Wilko - January 4, 2017 Reply

Sorry, I realise I didn’t fully answer your question. I start the MR with a combination of targets for exit. I have n-days backstop, an ATR-multiple fixed target relative to entry price and an indicator-triggered exit. The fixed target is lowered to B/E after x days. If you want to be more agressive to get out quickly while hopeflly saving a couple of pennies by avoiding trading “blindly” at market, you could set it to an ATR-multiple relative to current price.

MP - January 4, 2017 Reply

The opportunity cost (and unrewarded risk) of staying in a no-edge trade is pretty big…which almost always favors some kind of a time stop.

Matt Haines - January 4, 2017 Reply

What about getting rideof the RSI exit and do a strict N-day exit?
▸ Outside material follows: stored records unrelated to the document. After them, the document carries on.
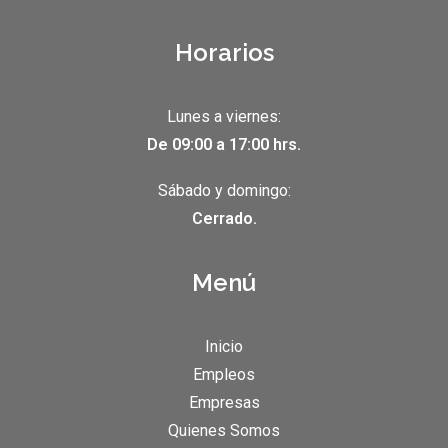
Horarios
Lunes a viernes:
De 09:00 a 17:00 hrs.
Sábado y domingo:
Cerrado.
Menú
Inicio
Empleos
Empresas
Quienes Somos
I’ve got an MR system with a different entry, and a simple four day hold is the best exit I’ve found. It seems counterintuitive but it outdoes any RSI or profit target exits I’ve tried.

Kirk Dolan - July 17, 2020 Reply

Cesar,
Thanks for your philanthropic posts!
I don’t know about this strategy, but I have found in another mean-reversion strategy that stocks with prices $1. I have used Amibroker to confirm this, using many, many backtests. I’m sure you can check for yourself on any mean-reversion strategy you have. By ‘better,’ I mean for $1, I get 65% winners with larger DD and more volatility in the equity curve. It is not a small difference. When I stopped trading higher-priced stocks, I got better results. Something to investigate.

    Cesar Alvarez - July 17, 2020 Reply

    Yes, I have seen this same thing. Trading those lower priced stock does give higher CAR but they tend to have lower liquidity and much higher DD.

Kirk Dolan - July 18, 2020 Reply

Cesar,
Just a suggestion: Try running the same strategy on stocks with $0.02 <= price $1.
I have followed your advice not to assume results without doing the test, and it has pleasantly surprised me at times! Thanks again for these great posts!

Kirk Dolan - July 18, 2020 Reply

And use a liquidity filter that works for you in live trading, that filters out the junk. Then trade stocks only between $0.02 and $1

    Cesar Alvarez - July 20, 2020 Reply

    Maybe this will be a good future post. One thing you need to make sure is that your data provider is giving you access to unadjusted prices.